• [What the task requires] How many lines in the material below include the string "незнакомые"? Answer with the number only.

*** Records shown Section Begins ***

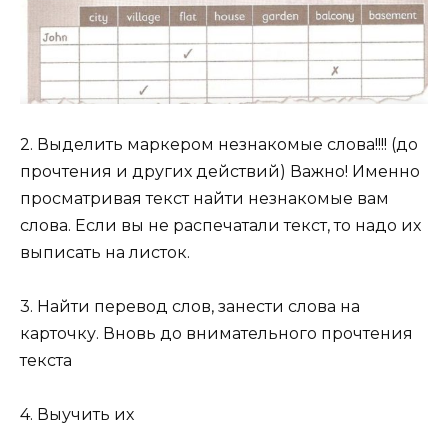
2. Выделить маркером незнакомые слова!!!! (до
прочтения и других действий) Важно! Именно
просматривая текст найти незнакомые вам
слова. Если вы не распечатали текст, то надо их
выписать на листок.
3. Найти перевод слов, занести слова на
карточку. Вновь до внимательного прочтения
текста
4. Выучить их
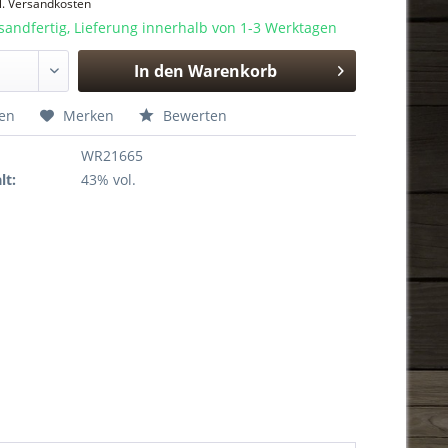
l. Versandkosten
sandfertig, Lieferung innerhalb von 1-3 Werktagen
In den
Warenkorb
Hinzugefügt
hen
Merken
Bewerten
WR21665
lt:
43% vol.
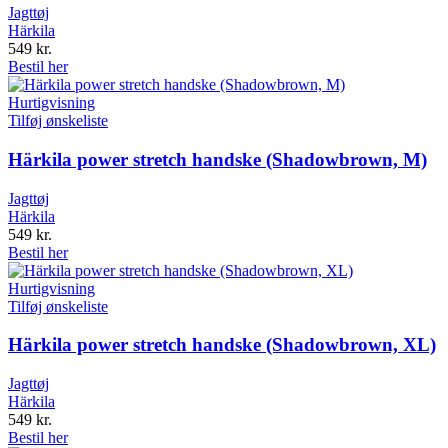
Jagttøj
Härkila
549
kr.
Bestil her
Hurtigvisning
Tilføj ønskeliste
Härkila power stretch handske (Shadowbrown, M)
Jagttøj
Härkila
549
kr.
Bestil her
Hurtigvisning
Tilføj ønskeliste
Härkila power stretch handske (Shadowbrown, XL)
Jagttøj
Härkila
549
kr.
Bestil her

*** Records shown Section Ends ***

• [Solution to the problem] 2